As a saving grace to this discouraging deficiency in prose, comes an English write-up, “Something’s not right with the world”, from Farah Zia. The small item that the writer prefers to call “a mood piece” appears like a free stroke by some accomplished painter: laconic, telling and powerful. “It is like waking up every day into a dream: in a place where life imitates fiction” thus begins the write up. Written with profound concern, yet at the same time, with a cold objectivity, it makes a serene and soulful reading. No wonder, the piece was quickly rendered into Urdu and published, but one wonders if such a deeply-felt prose could be translated without losing much of its essential charm and pathos.

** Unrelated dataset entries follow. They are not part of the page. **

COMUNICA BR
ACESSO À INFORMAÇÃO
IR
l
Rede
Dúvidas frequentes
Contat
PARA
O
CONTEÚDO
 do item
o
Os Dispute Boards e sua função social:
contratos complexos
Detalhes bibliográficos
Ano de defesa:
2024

Closing the deliberations one can say that each piece that is being written in the name of literature cannot be, quite naturally, up to the literary mark – let alone to be remembered by posterity. Most of these writings fall into the category of pièce d’occasion. But such pieces, occasioned by certain events sometimes transcend the given situation and live on, beyond the time of their creation. Some of the given stuff has remarkable literary value and therefore it might survive longer; the other ones might not be fortune enough, but the fact remains that they too bear a witness to a momentous phenomenon in human history and have transcribed these times on the climate of our minds.

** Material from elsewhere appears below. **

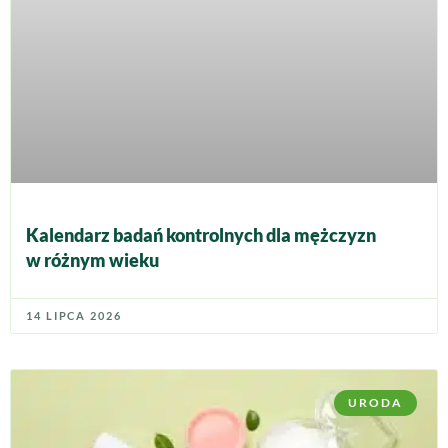
Kalendarz badań kontrolnych dla mężczyzn
w różnym wieku
14 LIPCA 2026
URODA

Aftab Husain (Pakistan/Austria) is an eminent name in modern Ghazal poetry from South Asia. In addition to Urdu, he writes in English both poems and literary essays and translates from German to Urdu and vice versa. He earned his doctorate in comparative literature from Vienna University where he teaches South Asian Literature and Culture. He has four collections of poetry and three of books of translations – from German into Urdu – to his credit. He was a fellow of Heinrich-Böll-Haus, Germany as well as the ‘Writer of Exile’ of Vienna City. His poems have been translated into many languages. He is a member of the Austrian PEN and co-edits a bilingual magazine – Words & Worlds –  for migrant literature.